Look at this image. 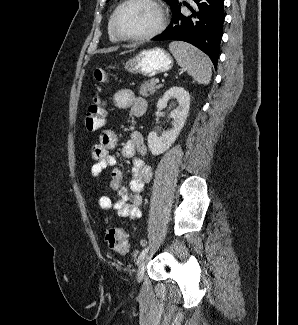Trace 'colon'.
Wrapping results in <instances>:
<instances>
[{
	"label": "colon",
	"instance_id": "obj_1",
	"mask_svg": "<svg viewBox=\"0 0 298 325\" xmlns=\"http://www.w3.org/2000/svg\"><path fill=\"white\" fill-rule=\"evenodd\" d=\"M96 82L98 94L93 100L85 115L84 124L89 132H96L104 126L106 111L103 101L99 95L102 91V85L107 82V72L104 69L97 68L93 73ZM105 241L108 246L119 254H126L129 251V241L126 231L120 227H109L105 231Z\"/></svg>",
	"mask_w": 298,
	"mask_h": 325
}]
</instances>
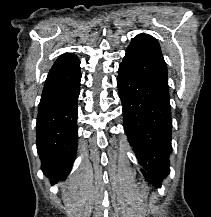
* * * * * * *
The number of lines in the entries holding the word "instances" is what is needed. Supply that number only.

- Result
3